Belief, updated by evidence. The epistemology of the entire house.

What it says

The posterior probability of a hypothesis θ after seeing data D is the prior belief about θ, multiplied by how well θ explains D, normalized by how likely D was overall.

It is not really an equation — it is an instruction for how a rational mind should respond to evidence. Every statistical model is, at heart, a wrapper around this rule.

— Stochastic

Geometric Brownian motion

$$dS_t = \mu S_t\,dt + \sigma S_t\,dW_t$$

The continuous-time engine behind most modern pricing theory.

What it says

The asset price S evolves in continuous time with a drift term (μ S dt) and a random shock proportional to the price itself (σ S dW). The multiplicative form is what keeps prices positive and what makes log-returns tractable.

Nearly every closed-form pricing result in quantitative finance stands on this equation — as do all the caveats about what it quietly fails to capture.

— Performance

Sharpe ratio

$$S = \frac{\mathbb{E}[R_p - R_f]}{\sigma_p}$$

Return, denominated in the currency that actually matters — risk.

What it says

Excess return per unit of standard deviation. A scalar that lets you compare strategies with wildly different scales on the same axis: how much reward did you earn for each unit of risk you took on?

Powerful because it is simple; dangerous for exactly the same reason. Sharpe ratios computed on short windows or skewed distributions can mislead badly.

— Information

Shannon entropy

$$H(X) = -\sum_{x} p(x)\log p(x)$$

How much the world is allowed to surprise you.

What it says

The expected information content of a random variable — measured in bits when the log is base 2, nats when base e. Low entropy means predictable; high entropy means the world is allowed to surprise you.

Entropy shows up everywhere: decision trees, model compression, market microstructure, risk concentration.
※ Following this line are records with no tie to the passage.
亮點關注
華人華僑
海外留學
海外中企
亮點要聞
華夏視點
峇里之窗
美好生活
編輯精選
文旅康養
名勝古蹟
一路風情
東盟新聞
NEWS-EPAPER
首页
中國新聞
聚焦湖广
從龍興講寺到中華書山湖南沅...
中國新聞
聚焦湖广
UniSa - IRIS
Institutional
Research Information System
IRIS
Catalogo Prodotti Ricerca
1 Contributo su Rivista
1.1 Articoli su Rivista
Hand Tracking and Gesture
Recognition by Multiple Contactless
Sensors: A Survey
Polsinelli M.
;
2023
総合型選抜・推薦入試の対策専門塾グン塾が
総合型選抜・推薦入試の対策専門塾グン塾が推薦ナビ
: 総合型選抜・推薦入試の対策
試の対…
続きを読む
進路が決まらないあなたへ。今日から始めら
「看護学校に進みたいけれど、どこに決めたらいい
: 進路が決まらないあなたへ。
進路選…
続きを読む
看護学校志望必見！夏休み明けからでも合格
Whenever you need to quantify how much you don't know, reach here first.

— Derivatives

Black-Scholes call price

$$\begin{aligned} C &= S_0\,\Phi(d_1) - K e^{-rT}\,\Phi(d_2) \\[4pt] d_{1,2} &= \frac{\ln(S_0/K) + \left(r \pm \tfrac{\sigma^2}{2}\right)T}{\sigma\sqrt{T}} \end{aligned}$$

A closed-form answer, and a cautionary tale about the assumptions one must swallow to get it.

What it says

Under a specific set of assumptions — continuous trading, constant volatility, log-normal returns, no arbitrage — the fair price of a European call is the expected discounted payoff, which collapses to this closed form.
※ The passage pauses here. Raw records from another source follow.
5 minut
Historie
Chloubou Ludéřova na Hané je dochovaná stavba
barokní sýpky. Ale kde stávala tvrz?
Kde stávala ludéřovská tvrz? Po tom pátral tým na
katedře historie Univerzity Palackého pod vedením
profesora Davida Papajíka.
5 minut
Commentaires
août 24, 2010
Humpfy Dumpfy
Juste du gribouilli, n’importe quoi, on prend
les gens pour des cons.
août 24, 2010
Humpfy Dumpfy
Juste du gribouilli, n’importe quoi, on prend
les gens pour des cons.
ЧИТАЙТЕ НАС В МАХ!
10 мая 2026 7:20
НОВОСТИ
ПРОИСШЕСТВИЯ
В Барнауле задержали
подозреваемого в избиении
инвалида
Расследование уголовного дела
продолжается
The formula is less interesting than the cultural achievement it represents: the moment pricing became something a human could write down, critique, and build upon, rather than negotiate.

— Risk

Value-at-risk

$$\mathrm{VaR}_\alpha(L) = \inf\{\ell : P(L > \ell) \le 1-\alpha\}$$

A threshold, nothing more — useful when read with its fine print.

What it says

The smallest loss ℓ such that losses exceed ℓ with probability no greater than (1 − α). A summary statistic, not a risk measure in the modern sense — VaR tells you where the tail begins, but says nothing about how far it extends.
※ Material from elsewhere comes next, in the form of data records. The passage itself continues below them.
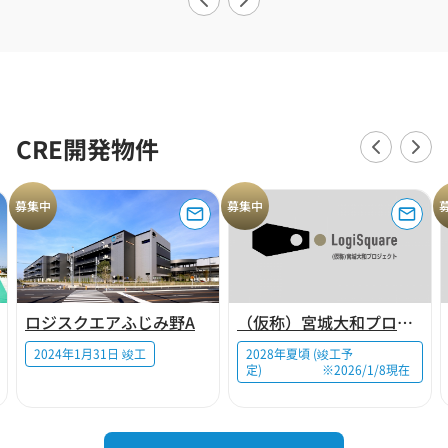
CRE開発物件
募集中
募集中
ロジスクエアふじみ野A
（仮称）宮城大和プロジェクト
2024年1月31日 竣工
2028年夏頃 (竣工予
定) ※2026/1/8現在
We use it, but always alongside complementary measures: Expected Shortfall, scenario analysis, stressed sensitivities. Never in isolation.

— Filter

Kalman update

$$\begin{aligned} \hat{x}_{k\mid k} &= \hat{x}_{k\mid k-1} + K_k\!\left(z_k - H_k\,\hat{x}_{k\mid k-1}\right) \\[6pt] K_k &= P_{k\mid k-1}\, H_k^{\top}\!\left(H_k P_{k\mid k-1} H_k^{\top} + R_k\right)^{-1} \end{aligned}$$

The mathematical formalization of changing your mind gracefully.

What it says

Given a prior estimate of hidden state x, a new noisy measurement z, and a model of how measurements relate to state (H), the optimal updated estimate is a weighted blend — where the weight K (the Kalman gain) depends on how noisy the measurement is versus how uncertain the prior was.

It is the mathematical formalization of a core epistemic virtue: trust evidence in proportion to its quality, and revise prior beliefs in proportion to how poorly they explained what you observed.